Problem 2: I don’t (want to) care about scheduling
There is another, more subtle, problem with the
await notation: It makes your code dimly aware of the scheduling of tasks. That’s a problem because it is literally the last thing I want to concern myself with when trying to reason about parallel code.
So when calling
await, the current task blocks, or rather, yields, and the executor is then able to schedule another task to run on the current thread.
I couldn’t care less!
I do, however, really care about the fact that the
await call is going to yield from the current task. Why? Because one thing I can do is try to write code that doesn’t logically block. That’s how one can get (mostly task-)parallelism, almost for free.
I simply cannot write parallel code thinking about a runtime that “somewhere in the background” is going to schedule out of the current task and into another, while another task might already run in parallel(or next be scheduled on the current thread?).
In other words, I find it really hard to reason about throughput across components. It’s hard to think something along the lines of “if I yield now, then this other thing can run in the meantime, so even though the current task blocks on the
await, another task can run on the current thread”.
On the other hand, I find it relatively easy to reason about throughput inside a given component. That doesn’t require reasoning about the scheduling of different components.
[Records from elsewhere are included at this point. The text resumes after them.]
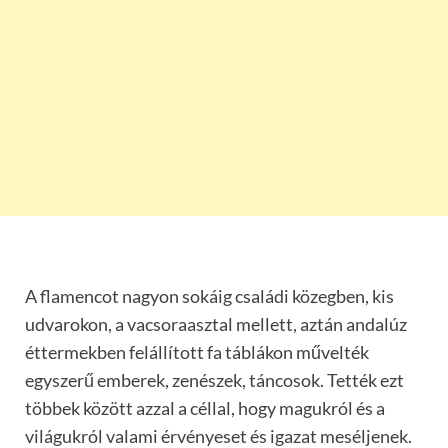
A flamencot nagyon sokáig családi közegben, kis
udvarokon, a vacsoraasztal mellett, aztán andalúz
éttermekben felállított fa táblákon művelték
egyszerű emberek, zenészek, táncosok. Tették ezt
többek között azzal a céllal, hogy magukról és a
világukról valami érvényeset és igazat meséljenek.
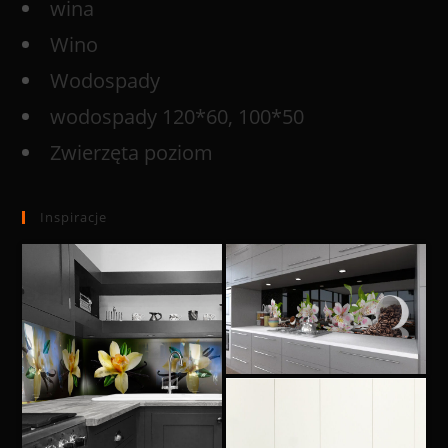
wina
Wino
Wodospady
wodospady 120*60, 100*50
Zwierzęta poziom
Inspiracje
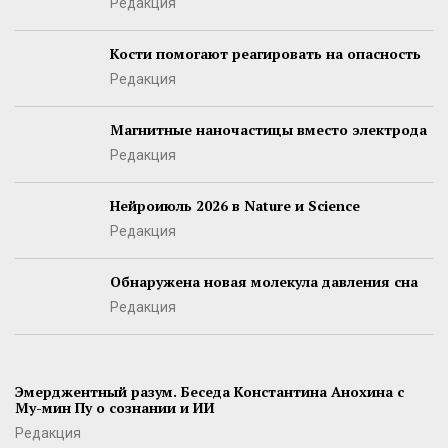
Редакция
Кости помогают реагировать на опасность
Редакция
Магнитные наночастицы вместо электрода
Редакция
Нейроиюль 2026 в Nature и Science
Редакция
Обнаружена новая молекула давления сна
Редакция
Эмерджентный разум. Беседа Константина Анохина с
Му-мин Пу о сознании и ИИ
Редакция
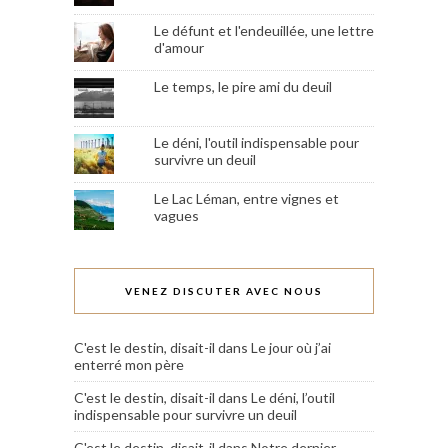
Le défunt et l'endeuillée, une lettre
d'amour
Le temps, le pire ami du deuil
Le déni, l'outil indispensable pour
survivre un deuil
Le Lac Léman, entre vignes et
vagues
VENEZ DISCUTER AVEC NOUS
C'est le destin, disait-il
dans
Le jour où j’ai
enterré mon père
C'est le destin, disait-il
dans
Le déni, l’outil
indispensable pour survivre un deuil
C'est le destin, disait-il
dans
Notre dernier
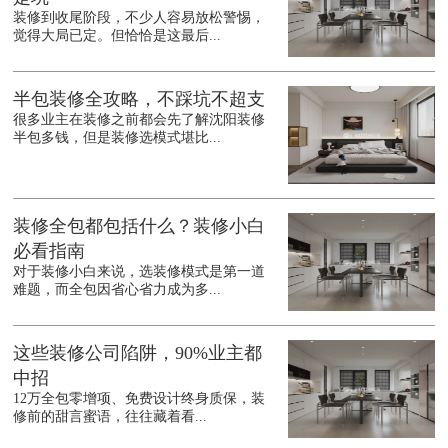
装修到收尾阶段，不少人容易放松警惕，
觉得大局已定。但恰恰是这最后...
半包装修全攻略，不踩坑不超支
很多业主在装修之前都会先了解沈阳装修
半包多钱，但是装修选模式堪比...
装修全包都包括什么？装修小白
必看指南
对于装修小白来说，选装修模式是第一道
难题，而全包因省心省力成为多...
这些装修公司陷阱，90%业主都
中招
12万全包零增项、免费设计终身质保，装
修前的甜言蜜语，往往藏着看...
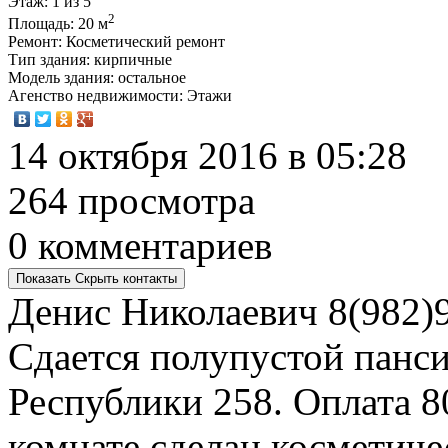
Этаж
: 1 из 5
2
Площадь
: 20 м
Ремонт
: Косметический ремонт
Тип здания
: кирпичные
Модель здания
: остальное
Агенство недвижимости
: Этажи
14 октября 2016 в 05:28
264 просмотра
0 комментариев
Показать
Скрыть
контакты
Денис Николаевич
8(982)
Сдается полупустой панси
Республики 258. Оплата 8
комнате сделан косметиче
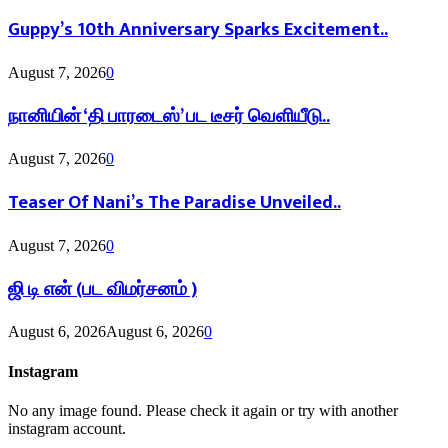
Guppy’s 10th Anniversary Sparks Excitement..
August 7, 2026
0
நானியின் ‘தி பாரடைஸ்’ பட டீசர் வெளியீடு..
August 7, 2026
0
Teaser Of Nani’s The Paradise Unveiled..
August 7, 2026
0
ஜி டி என் (பட விமர்சனம் )
August 6, 2026
August 6, 2026
0
Instagram
No any image found. Please check it again or try with another
instagram account.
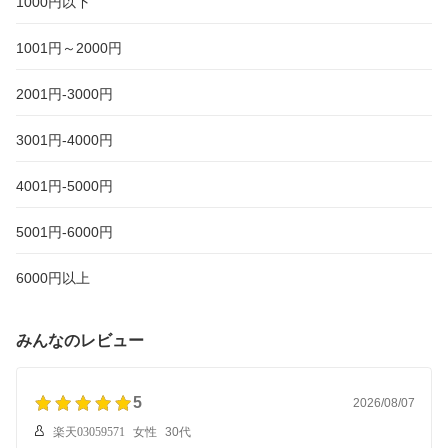
1000円以下
活タオル プレゼント
ール 硬くならない
ト プレゼント 軽量 ホル
ダー
1001円～2000円
2001円-3000円
3001円-4000円
4001円-5000円
5001円-6000円
6000円以上
みんなのレビュー
5
2026/08/07
楽天03059571
女性
30代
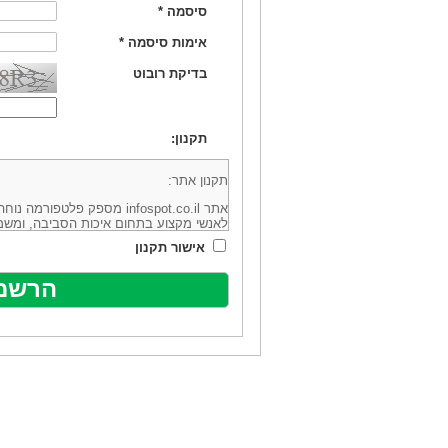
סיסמה
*
אימות סיסמה
*
בדיקת רובוט
תקנון:
תקנון אתר:
אתר infospot.co.il מספק פלטפ
לאנשי מקצוע בתחום איכות הסביבה, ומשמ
סביבה (להלן: "המידע"). האתר בבעלותה וב
אישור תקנון
מיקוד 6113102 ובדוא"ל: office@infospot.co.il (להלן: "האתר").
האתר אינו מספק את השירותים המפורסמים 
מוכר את השירות המוצע באתר ע"י ספקים שו
של אותם ספקים במישרין או בעקיפין - הא
אלקטרונית של פרסום עבור נותני שירותים 
ביצוע העסקה בין הגולשים לבין המפרסמים 
הגולש ו/או נותן השירות שפורסם באתר, ול
כל האמור בתנאי שימוש אלו, לרבות החלק ה
נוסח בלשון זכר מטעמי נוחיות בלבד.
שימוש, כניסה והתחברות לאתר, לרבות רכ
מהווים אישור לכך שקראת והסכמת להיות כ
It just requires writing logic that doesn’t block, except at the beginning of the component-specific event-loop on a (set of) channel(s).
Another way to look at this: I don’t want to write code thinking about the task executor, or the OS thread scheduler, I just want to write sequential logic based on an event-loop that is private to a given component, and handles one message at a time.
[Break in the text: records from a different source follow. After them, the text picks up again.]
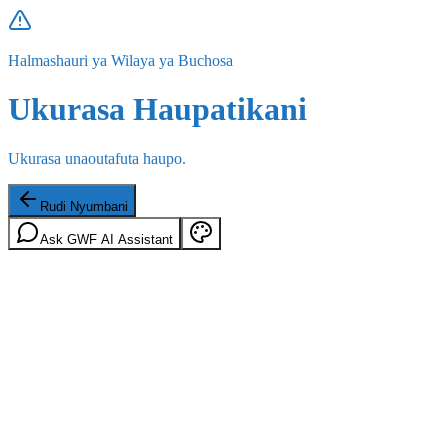
Halmashauri ya Wilaya ya Buchosa
Ukurasa Haupatikani
Ukurasa unaoutafuta haupo.
Rudi Nyumbani
Ask GWF AI Assistant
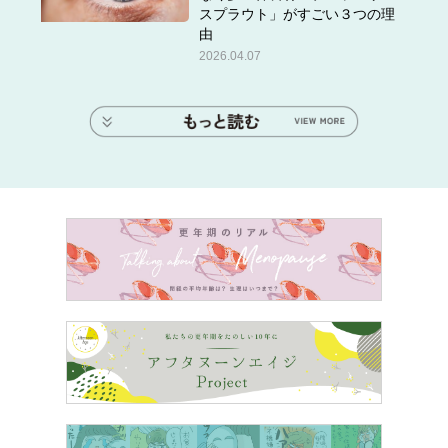
スプラウト」がすごい３つの理
由
2026.04.07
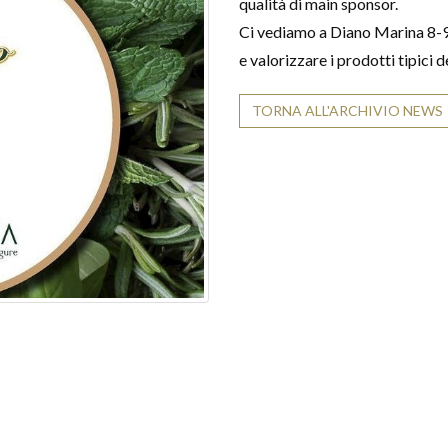
qualità di main sponsor.
Ci vediamo a Diano Marina 8-9
e valorizzare i prodotti tipici 
TORNA ALL'ARCHIVIO NEWS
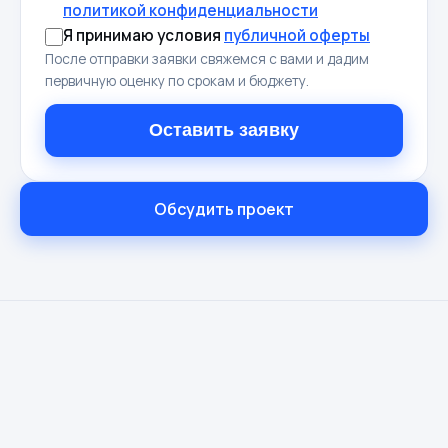
политикой конфиденциальности
Я принимаю условия
публичной оферты
После отправки заявки свяжемся с вами и дадим
первичную оценку по срокам и бюджету.
Оставить заявку
Обсудить проект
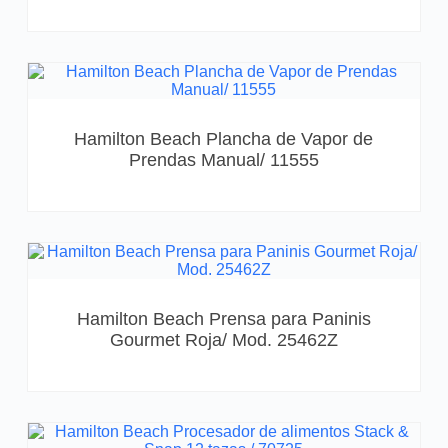
Hamilton Beach Plancha de Vapor de
Prendas Manual/ 11555
Hamilton Beach Prensa para Paninis
Gourmet Roja/ Mod. 25462Z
Now, if all of the components in your system are written so that efforts are made that they do not block internally(unless necessary), what do you think will be the systemic outcome?
And yes, this doesn’t necessary have to be done with native threads. I’m perfectly happy to write non-blocking event-loops, running in parallel of each other, using tasks. Actually I don’t care that much whether it’s a native thread, or something else(For example, I’ve read about the
Sequenceconcept in Chromium’s scheduling approach, and I think it’s great. That’s basically the same as what you can do with native threads and channels in Rust, if somebody could abstract the native thread from that, awesome!).
Another challenging part of trying to write logic that often yields is that it probably means breaking up components into many finer units, and that probably means you’re going to end-up with shared-state, due to your inability to isolate state in sufficiently fine-grained units. And then the shared-state is likely to make parallelism harder.
It’s simply much easier to have a coarse-grained component, owning a bunch of coarse-grained data, and operating on it locally and sequentially(while running in parallel to other components), one message/event at a time.
What you end-up with is a bunch of event-loops, running in parallel, operating on local data, and communicating with each other.
You can do it with tasks too, and counter-intuitively, you are then likely to get more parallelism when avoiding peppering your code with
await statements, and instead focusing on having each task run an event-loop(where the only place your task yields is a the “top of the loop”, when awaiting on a channel or selecting on a set of futures/streams).
Whether you use threads, or tasks, how those are scheduled should be the last thing on your mind.